Firenze, 7 ottobre 2004 – Crisi di vocazioni per l’artigianato fiorentino. Le grandi firme sono al sicuro, ma camiciai, calzolai, bottai, intrecciatori di paglia, guantai, intagliatori, ebanisti, restauratori, ricamatrici ecc rischiano l’estinzione in attesa di un ricambio generazionale che tarda a manifestarsi. “Non si tratta di mantenere in vita a tutti i costi mestieri fuori mercato, ma di tutelare le attività che costituiscono un deposito di conoscenze, magari con azioni specifiche a cavallo tra la valorizzazione culturale, turistica ed artigianale” afferma Ovidio Montecchi, Presidente di Confartigianato Firenze.
“Si pensi alla produzione dei cappelli di paglia – prosegue – in base ai dati della Camera di Commercio (aggiornamento al 2° trimestre 2004) solo 8 imprese a Firenze lavorano la paglia e non necessariamente per fare cappelli. Gli artigiani che producono i cappelli fiorentini doc, veri e propri pezzi unici con treccia a 13 fili e tesa a 25 giri, sono quasi inesistenti, nonostante la domanda estera soddisfatta da poche manifatture con trecce preconfezionate importate dalla Cina”. Accanto al rischio estinzione il lavoro sommerso, come nel caso delle ricamatrici: in città ne rimangono solamente 16, ma innumerevoli sono le signore, spesso anziane, che continuano a lavorare a casa in nero.
Paradossalmente in pericolo anche mestieri meno fiorentini dal reddito più che buono: elettricisti, tapparellisti, antennisti ed idraulici. “Ma l’emorragia si può bloccare creando, in conformità con la protrazione della scuola dell’obbligo, scuole e Facoltà di Mestieri ed Arti che riconoscano titoli di diploma professionale o laurea breve e, a livello locale, rivedendo la Legge n° 58 della Regione Toscana” conclude Montecchi. La Legge, nata nel 1999 per tutelare l’artigianato, prevede che la formazione sia appannaggio di maestri artigiani riconosciuti tali dalla Camera di Commercio dietro l’accertamento di predeterminati requisiti, tra cui “l’aver avuto alle dipendenze apprendisti artigiani portati alla qualificazione di fine apprendistato” (art.10).
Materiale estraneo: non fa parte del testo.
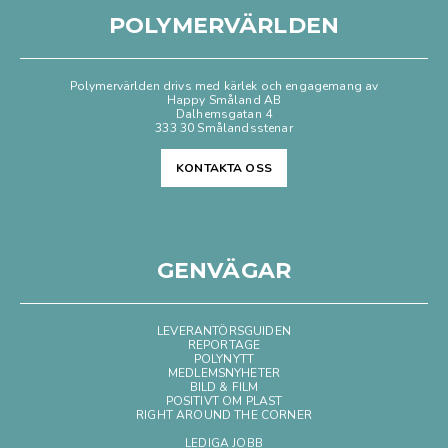
POLYMERVÄRLDEN
Polymervärlden drivs med kärlek och engagemang av
Happy Småland AB
Dalhemsgatan 4
333 30 Smålandsstenar
KONTAKTA OSS
GENVÄGAR
LEVERANTÖRSGUIDEN
REPORTAGE
POLYNYTT
MEDLEMSNYHETER
BILD & FILM
POSITIVT OM PLAST
RIGHT AROUND THE CORNER
LEDIGA JOBB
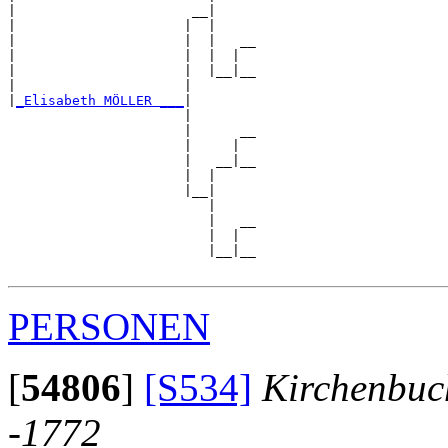
|                      __|

|                     |  |

|                     |  |   __

|                     |  |  |  

|                     |  |__|__

|                     |        

|
_Elisabeth MÖLLER ___
|

                      |

                      |      __

                      |     |  

                      |   __|__

                      |  |     

                      |__|

                         |

                         |   __

                         |  |  

                         |__|__

PERSONEN
[
54806
]
[S534]
Kirchenbuc
-1772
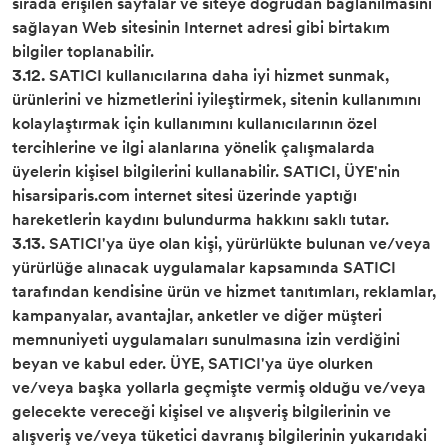
sırada erişilen sayfalar ve siteye doğrudan bağlanılmasını
sağlayan Web sitesinin Internet adresi gibi birtakım
bilgiler toplanabilir.
3.12.
SATICI kullanıcılarına daha iyi hizmet sunmak,
ürünlerini ve hizmetlerini iyileştirmek, sitenin kullanımını
kolaylaştırmak için kullanımını kullanıcılarının özel
tercihlerine ve ilgi alanlarına yönelik çalışmalarda
üyelerin kişisel bilgilerini kullanabilir. SATICI, ÜYE'nin
hisarsiparis.com internet sitesi üzerinde yaptığı
hareketlerin kaydını bulundurma hakkını saklı tutar.
3.13.
SATICI'ya üye olan kişi, yürürlükte bulunan ve/veya
yürürlüğe alınacak uygulamalar kapsamında SATICI
tarafından kendisine ürün ve hizmet tanıtımları, reklamlar,
kampanyalar, avantajlar, anketler ve diğer müşteri
memnuniyeti uygulamaları sunulmasına izin verdiğini
beyan ve kabul eder. ÜYE, SATICI'ya üye olurken
ve/veya başka yollarla geçmişte vermiş olduğu ve/veya
gelecekte vereceği kişisel ve alışveriş bilgilerinin ve
alışveriş ve/veya tüketici davranış bilgilerinin yukarıdaki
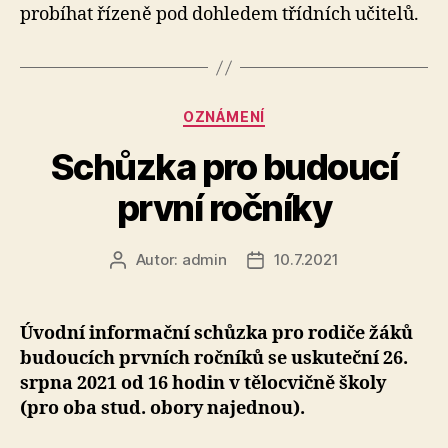
probíhat řízeně pod dohledem třídních učitelů.
20
Rubriky
OZNÁMENÍ
Schůzka pro budoucí
první ročníky
Autor:
admin
10.7.2021
Autor
Datum
příspěvku
příspěvku
Úvodní informační schůzka pro rodiče žáků
budoucích prvních ročníků se uskuteční 26.
srpna 2021 od 16 hodin v tělocvičně školy
(pro oba stud. obory najednou).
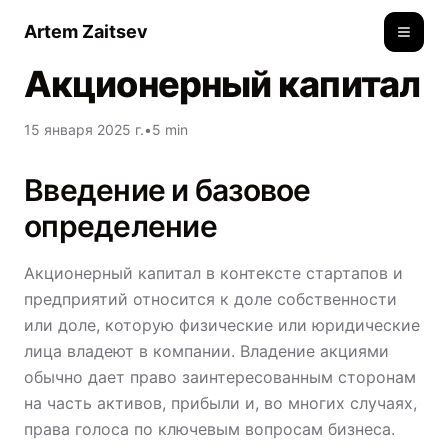
Artem Zaitsev
Toggle
Акционерный капитал
15 января 2025 г.
•
5 min
Введение и базовое
определение
Акционерный капитал в контексте стартапов и
предприятий относится к доле собственности
или доле, которую физические или юридические
лица владеют в компании. Владение акциями
обычно дает право заинтересованным сторонам
на часть активов, прибыли и, во многих случаях,
права голоса по ключевым вопросам бизнеса.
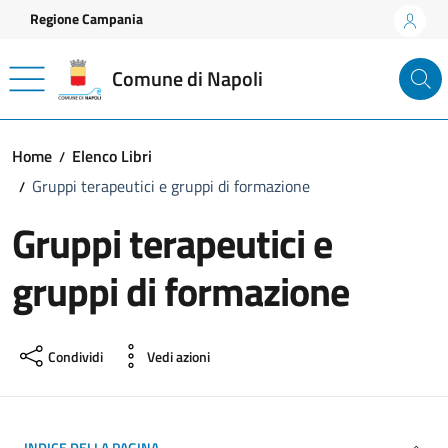
Vai ai contenuti
Vai al footer
Regione Campania
Comune di Napoli
Home
Elenco Libri
Gruppi terapeutici e gruppi di formazione
Gruppi terapeutici e
gruppi di formazione
Condividi
Vedi azioni
INDICE DELLA PAGINA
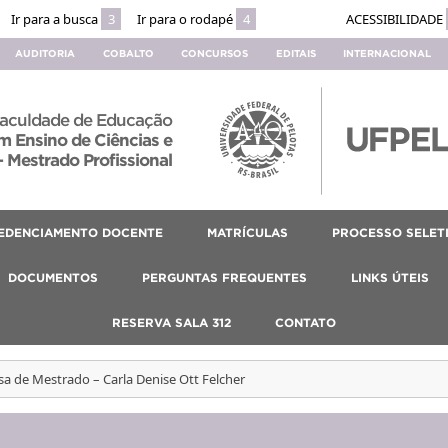
Ir para a busca
3
Ir para o rodapé
4
ACESSIBILIDADE
AUDITORIA
COBALTO
CONCURSOS
EDITAIS
INTERNACIONAL
aculdade de Educação
 Ensino de Ciências e
 Mestrado Profissional
EDENCIAMENTO DOCENTE
MATRÍCULAS
PROCESSO SELET
DOCUMENTOS
PERGUNTAS FREQUENTES
LINKS ÚTEIS
RESERVA SALA 312
CONTATO
sa de Mestrado – Carla Denise Ott Felcher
“Una legge anacronistica che non tiene conto ne’ degli stage, ne’ dei contratti d’inserimento (ex formazione), che spesso proponiamo ai giovani in alternativa all’apprendistato, cercando così di allettarli con una retribuzione maggiore“ spiega Riccardo Bianchi, rappresentante dell’Artigianato Artistico di Confartigianato Firenze. “Ma stage, contratti d’inserimento e corsi tenuti in università non sono sufficienti, così come non basta un solo apprendista, almeno per quelle Camere (Firenze è tra queste) per cui il plurale è d’obbligo e che, interpretando alla lettera l’articolo, non concedono la qualifica se non con un minimo di due apprendistati conclusi” prosegue Bianchi.
Al danno si aggiunge però la beffa poiché la formazione che i maestri artigiani (scarsissimi in provincia, nonostante i riconoscimenti nazionali e internazionali tributati all’artigianato locale) dovrebbero effettuare nelle loro botteghe scuola non è mai iniziata per la mancata nascita dei Consorzi di tutela previsti dalla legge 58 (art. 3) proprio per riconoscere i laboratori autorizzati alla formazione.